CCC 2015: Treating STEMI Heart Attack Patients with Multi-vessel Disease

November 19, 2015

Many of the patients admitted to hospital with a STEMI heart attack (ST-elevation myocardial infarction) have major blockages in blood vessels other than the one directly responsible for the heart attack. The best strategy for treating these patients remains an open question for cardiologists.

Stenting of the so-called “culprit vessel” is known as primary percutaneous coronary intervention (PCI). Researchers from the Ottawa Heart Institute, led by cardiology resident Juan Russo, MD, used patient records in the Institute’s STEMI registry to understand whether it is safe to stent the non-culprit vessels at a time following primary PCI but before patients leave the hospital. This approach is called staged PCI.

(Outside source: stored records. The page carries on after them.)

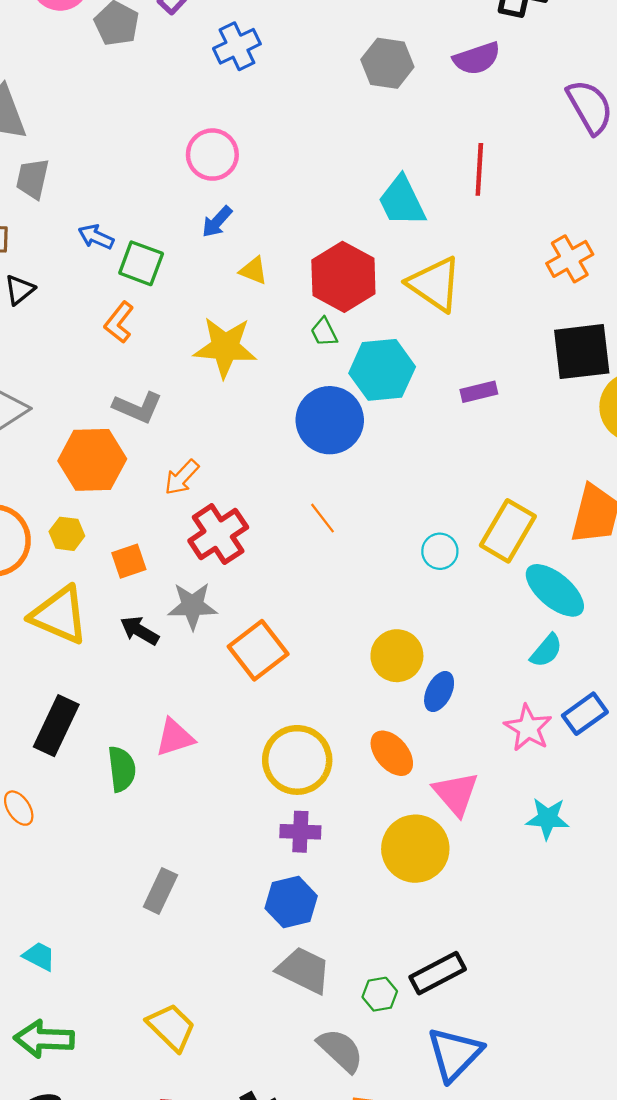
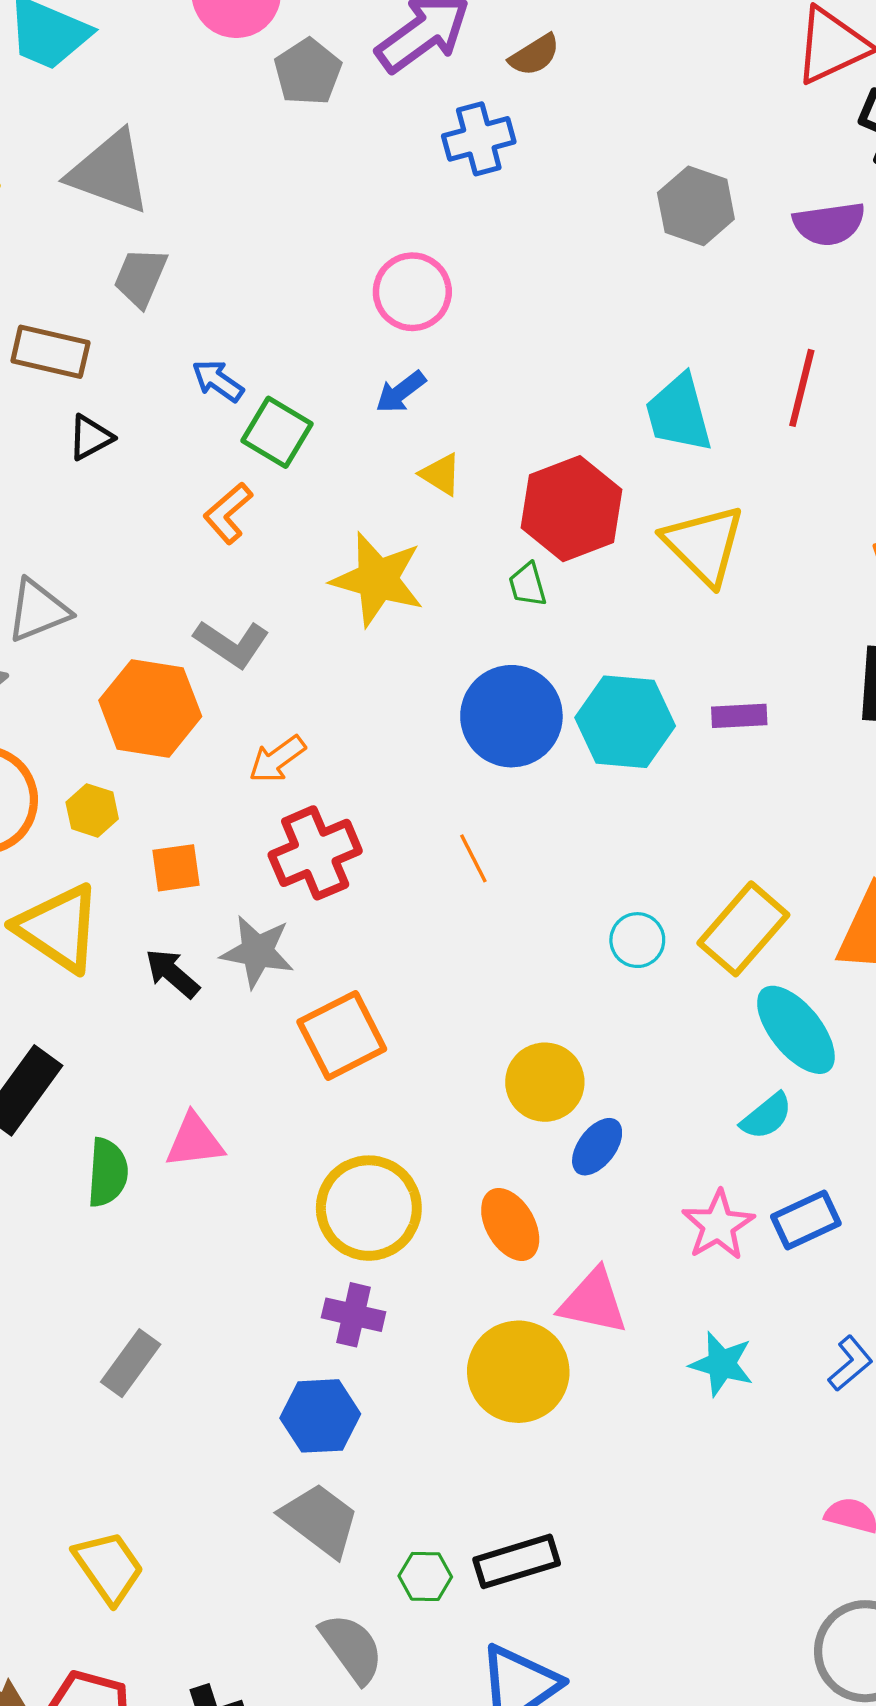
cyan hexagon: (382, 370) -> (625, 722), moved
pink triangle: (456, 793) -> (593, 1302), turned -48

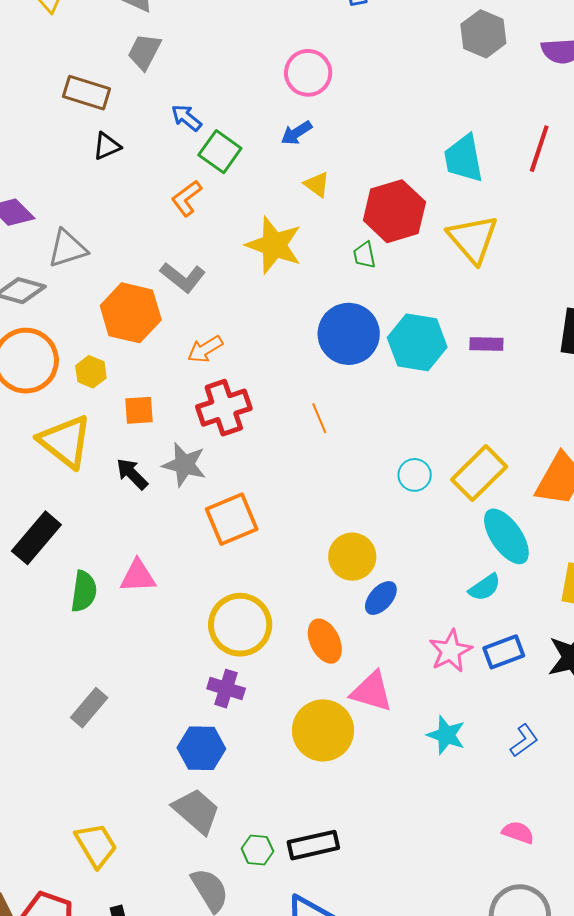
yellow trapezoid: (109, 1567) -> (96, 845), moved

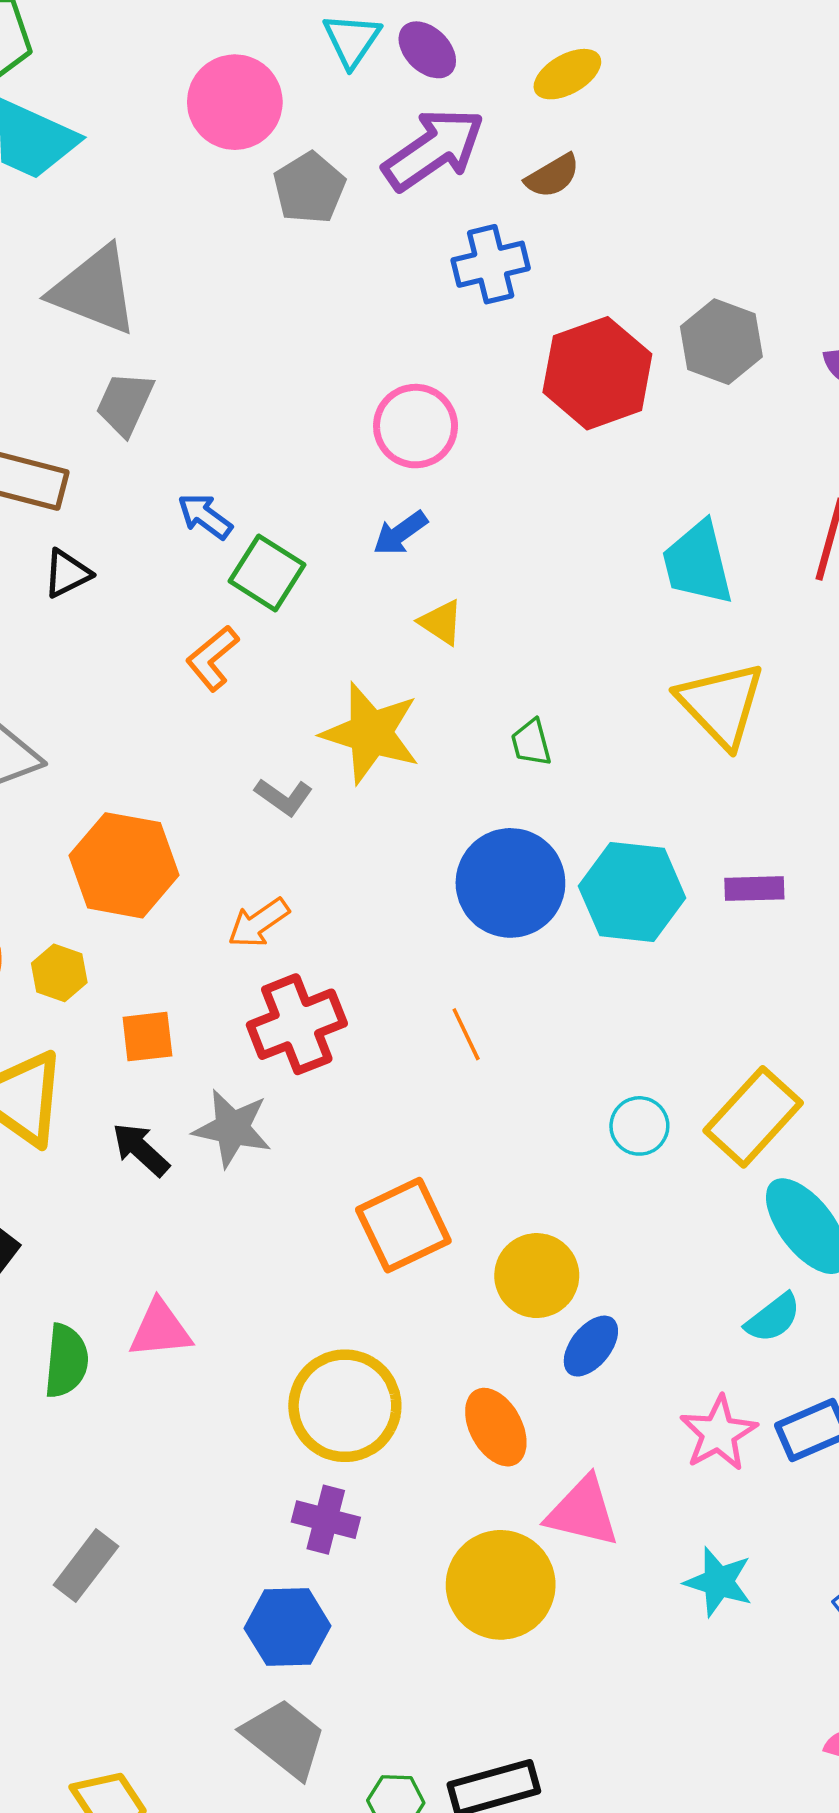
red hexagon: (394, 211) -> (597, 373), moved
gray L-shape: (183, 277) -> (284, 797), moved, size x0.7
orange square: (232, 519) -> (403, 1225), moved

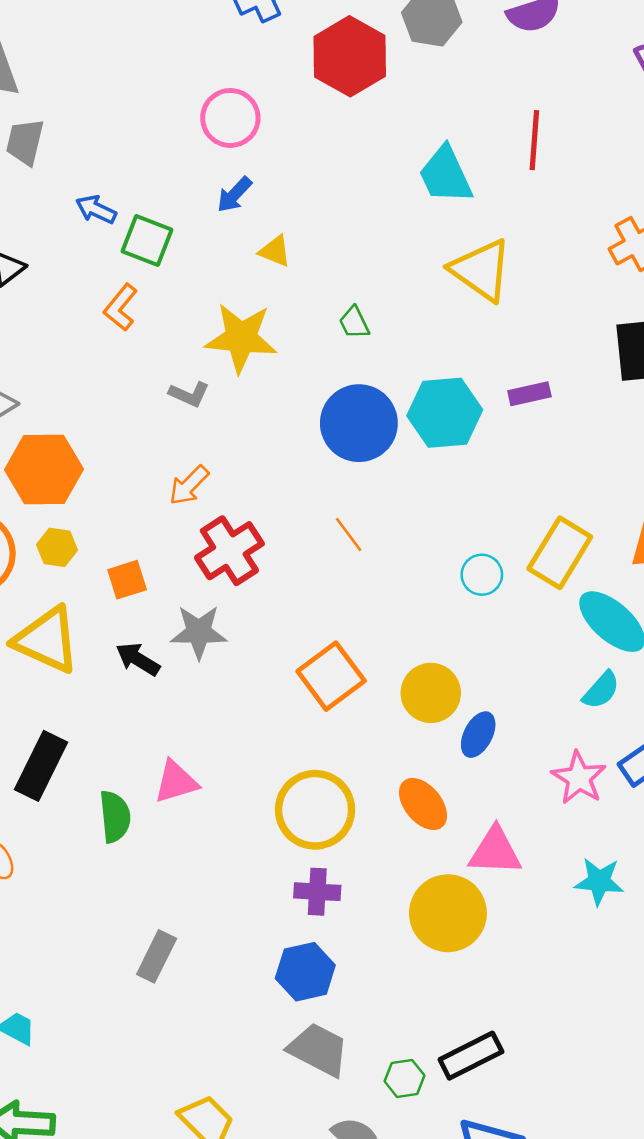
orange hexagon: (124, 865) -> (44, 470), moved

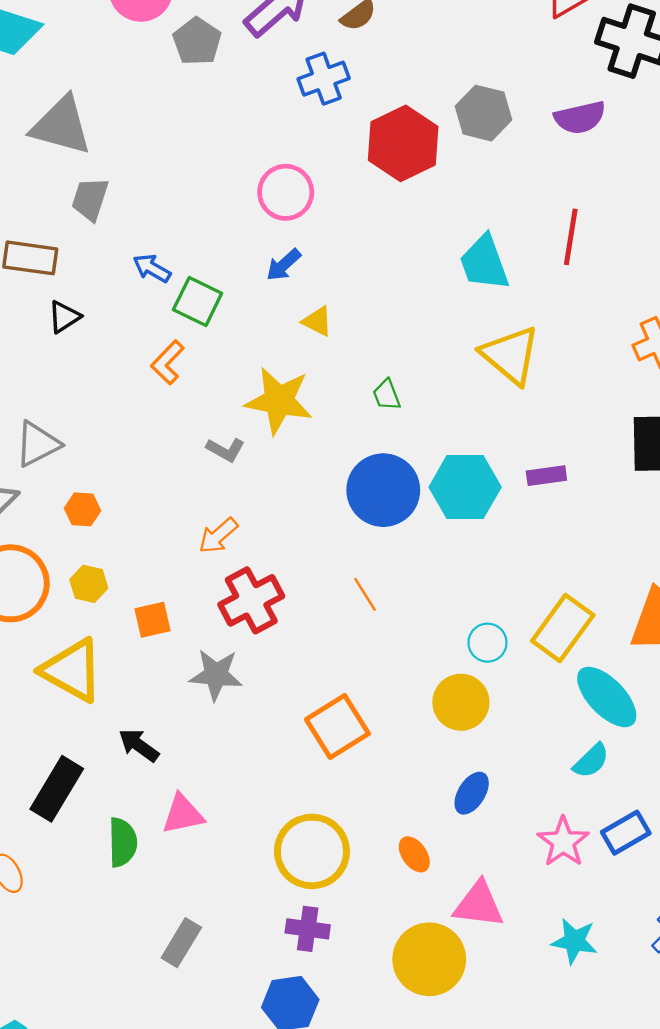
orange hexagon: (44, 470) -> (83, 509), size x0.5
black arrow: (138, 659) -> (139, 745), moved
yellow circle: (431, 693) -> (461, 702), moved
orange ellipse: (423, 804) -> (414, 854), size x0.7
gray rectangle: (157, 956) -> (181, 943), moved

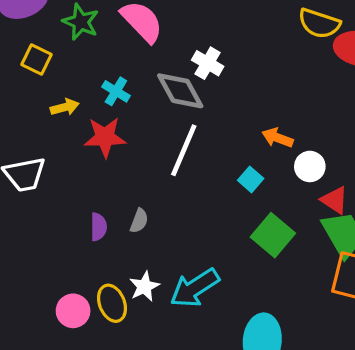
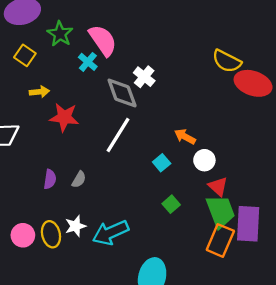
cyan cross: (116, 91) -> (88, 62), moved
green square: (273, 235) -> (171, 204), size x0.6

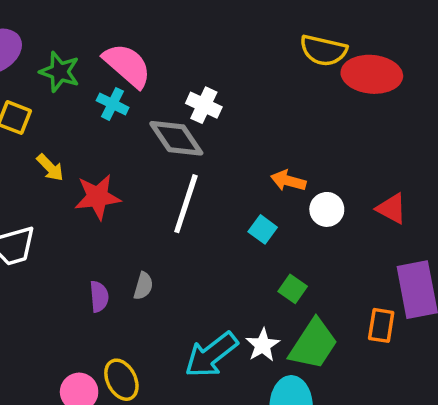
yellow arrow: (39, 92) -> (50, 168), turned 66
red triangle: (218, 186) -> (392, 209), moved
green trapezoid: (221, 211) -> (313, 344), moved, turned 68
white star: (75, 226) -> (263, 345), moved
orange rectangle: (220, 240) -> (381, 325), size x0.7

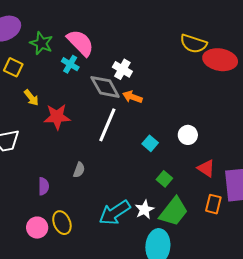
orange arrow: (288, 181) -> (132, 97), moved
red triangle: (392, 209) -> (206, 168), moved
purple semicircle: (99, 297) -> (44, 186), moved

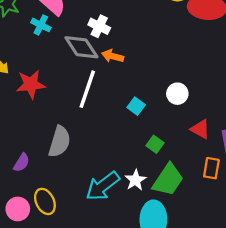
gray semicircle: (79, 170) -> (60, 142), size x1.8
purple semicircle: (44, 186) -> (22, 163), turned 36

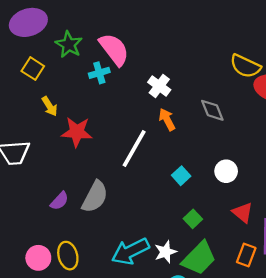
cyan cross: (41, 25) -> (99, 73), turned 36
gray diamond: (81, 47) -> (212, 110), moved, size x0.7
orange arrow: (113, 56) -> (167, 119), turned 35
purple semicircle: (22, 163) -> (59, 201), moved

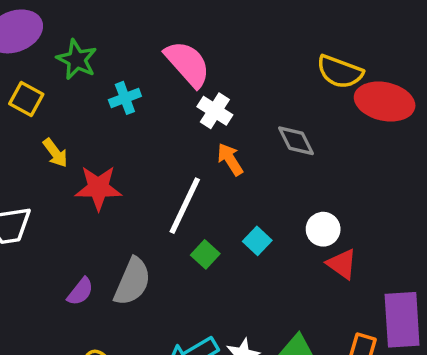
pink semicircle: (114, 49) -> (187, 64), moved
red triangle: (243, 212) -> (342, 264), moved
green square: (193, 219) -> (205, 254), moved

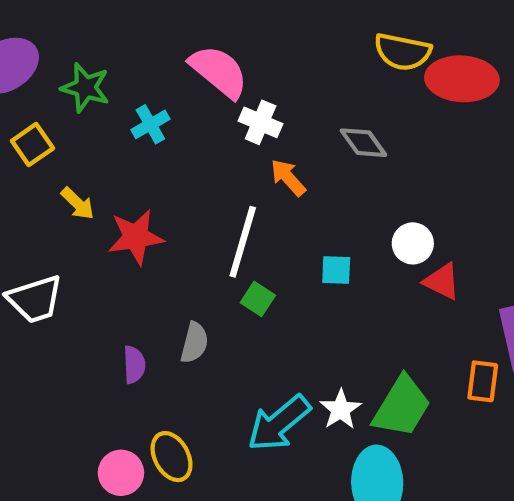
yellow square: (26, 99) -> (32, 145), turned 36
cyan square: (257, 241) -> (336, 270), turned -32
green square: (205, 254) -> (258, 299), moved
gray semicircle: (132, 282) -> (194, 343), size x0.7
purple semicircle: (80, 292) -> (134, 365), turned -32

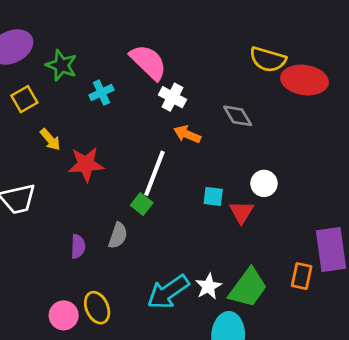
orange arrow: (288, 178) -> (187, 134), turned -30
red triangle: (442, 281) -> (241, 212), moved, turned 30
green square: (258, 299) -> (142, 204), moved

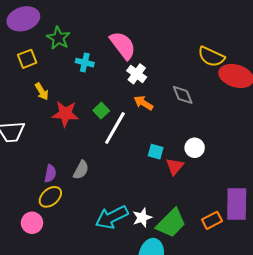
cyan cross: (101, 93) -> (85, 63), turned 30
green square: (142, 204) -> (101, 111), moved
orange rectangle: (302, 276) -> (212, 220), turned 42
yellow ellipse: (97, 308) -> (50, 197), moved, turned 65

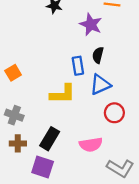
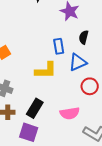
black semicircle: (98, 55) -> (84, 37), moved

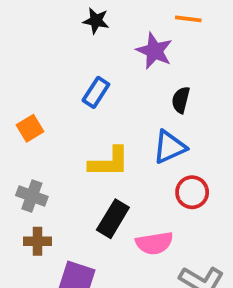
blue rectangle: (59, 46) -> (96, 92), moved, turned 42
black rectangle: (35, 108) -> (113, 219), moved

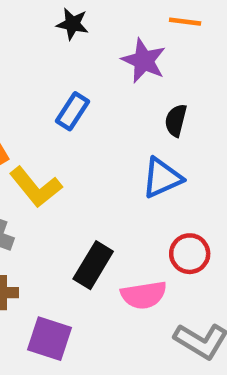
yellow L-shape: (109, 162) -> (36, 187), moved, turned 51
red circle: (192, 192) -> (190, 254), moved

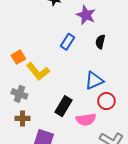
blue rectangle: (72, 111) -> (68, 42), moved
blue triangle: (162, 178) -> (94, 81), moved

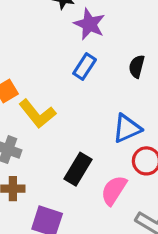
purple star: (86, 15) -> (89, 24), moved
pink semicircle: (86, 119) -> (114, 190), turned 132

They examined the records of 1,038 STEMI patients referred to the Heart Institute between 2004 and 2011 who had a blockage of greater than 50% in at least one non-culprit vessel. One quarter of these patients had undergone staged PCI, while three quarters had PCI of the culprit vessel only.

Mortality at 180 days was 0.8% in patients who received staged treatment versus 5.0% in patients who received culprit-only treatment. Improvements in mortality with staged PCI remained significant after being statistically adjusted for baseline differences between patients that could potentially have affected the results.

Staged PCI was also associated with lower mortality during the initial hospital admission (0.4% vs. 2.6%) and at 30 days (0.4% vs. 2.9%). The rates of subsequent in-hospital heart attack (re-infarction), stent thrombosis, stroke, and major bleeding were comparable between patients who underwent staged PCI and those who underwent culprit-only PCI.

“Most importantly, we noted that all cases of re-infarction during the [initial] hospitalizations were related to stent thromboses in the infarct-related artery,” said Dr. Russo. No cases of re-infarction, cardiogenic shock, or death secondary to acute blockage of a non-culprit artery were seen, “suggesting that revascularizing non-culprit vessels at a time other than primary PCI may be a safe strategy,” he added.

The updated 2015 American Heart Association/American College of Cardiology PCI guideline, published in October, indicates that PCI of non-culprit vessels at the time of primary PCI or afterward can be considered in selected stable patients. Clinical trials currently underway will provide more definitive guidance on the optimal timing of staged PCI.